As used herein, the term “iRNA” refers to an agent that contains RNA as that term is defined herein, and which mediates the targeted cleavage of an RNA transcript via an RNA-induced silencing complex (RISC) pathway. In one embodiment, an iRNA as described herein effects inhibition of CD274/PD-L1 expression. Alternatively, in another embodiment, an iRNA as described herein activates CD274/PD-L1 expression.

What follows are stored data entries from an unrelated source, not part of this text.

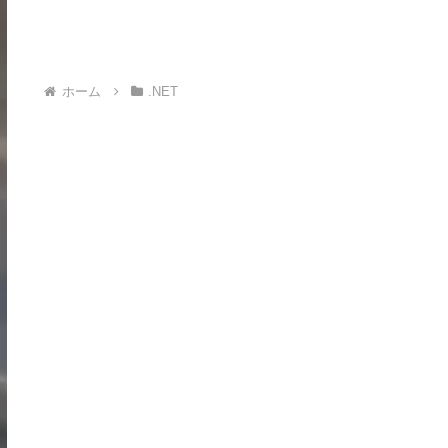
ホーム
.NET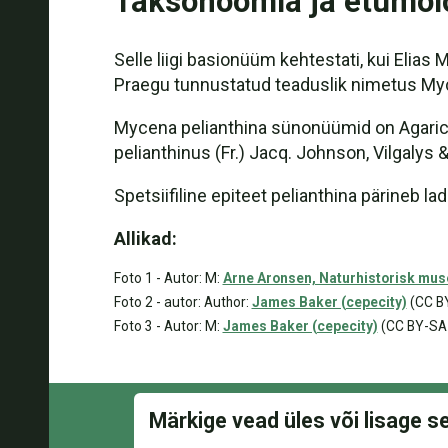
Taksonoomia ja etümol
Selle liigi basionüüm kehtestati, kui Elias 
Praegu tunnustatud teaduslik nimetus Myce
Mycena pelianthina sünonüümid on Agaricus
pelianthinus (Fr.) Jacq. Johnson, Vilgalys 
Spetsiifiline epiteet pelianthina pärineb l
Allikad:
Foto 1 - Autor: M:
Arne Aronsen, Naturhistorisk muse
Foto 2 - autor: Author:
James Baker (cepecity)
(CC BY
Foto 3 - Autor: M:
James Baker (cepecity)
(CC BY-SA 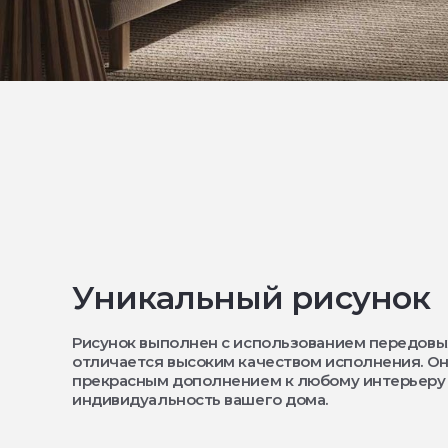
Уникальный рисунок
Рисунок выполнен с использованием передовы
отличается высоким качеством исполнения. Он
прекрасным дополнением к любому интерьеру
индивидуальность вашего дома.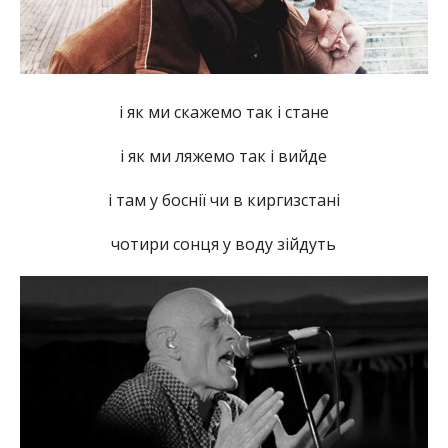
і як ми скажемо так і стане
і як ми ляжемо так і вийде
і там у боснії чи в киргизстані
чотири сонця у воду зійдуть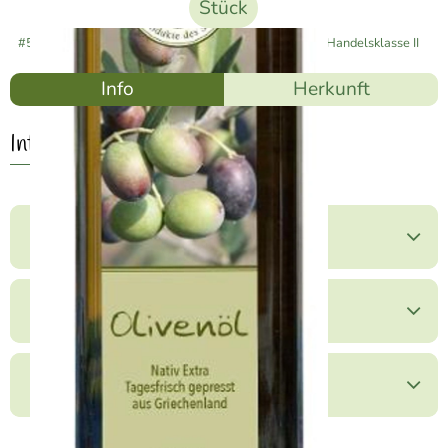
Stück
#55215
14,99 €
/ Stück
29,98 €
/ l
7% MwSt
Handelsklasse II
Info
Herkunft
Info
Produktinformationen
Zutaten
Produktdatenblatt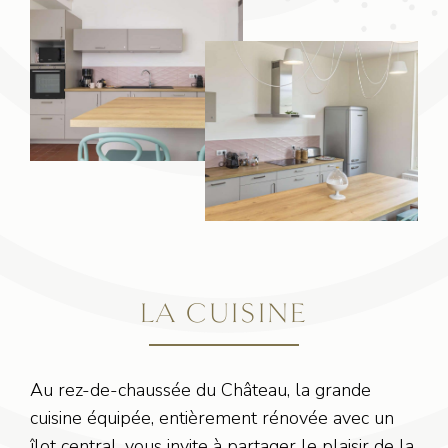
LA CUISINE
Au rez-de-chaussée du Château, la grande
cuisine équipée, entièrement rénovée avec un
îlot central, vous invite à partager le plaisir de la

As used herein, “target sequence” refers to a contiguous portion of the nucleotide sequence of an mRNA molecule formed during the transcription of a CD274/PD-L1 gene, including messenger RNA (mRNA) that is a product of RNA processing of a primary transcription product. The target portion of the sequence will be at least long enough to serve as a substrate for iRNA-directed cleavage at or near that portion. For example, the target sequence will generally be from 9-36 nucleotides in length, e.g., 15-30 nucleotides in length, including all sub-ranges therebetween. As non-limiting examples, the target sequence can be from 15-30 nucleotides, 15-26 nucleotides, 15-23 nucleotides, 15-22 nucleotides, 15-21 nucleotides, 15-20 nucleotides, 15-19 nucleotides, 15-18 nucleotides, 15-17 nucleotides, 18-30 nucleotides, 18-26 nucleotides, 18-23 nucleotides, 18-22 nucleotides, 18-21 nucleotides, 18-20 nucleotides, 19-30 nucleotides, 19-26 nucleotides, 19-23 nucleotides, 19-22 nucleotides, 19-21 nucleotides, 19-20 nucleotides, 20-30 nucleotides, 20-26 nucleotides, 20-25 nucleotides, 20-24 nucleotides,20-23 nucleotides, 20-22 nucleotides, 20-21 nucleotides, 21-30 nucleotides, 21-26 nucleotides, 21-25 nucleotides, 21-24 nucleotides, 21-23 nucleotides, or 21-22 nucleotides.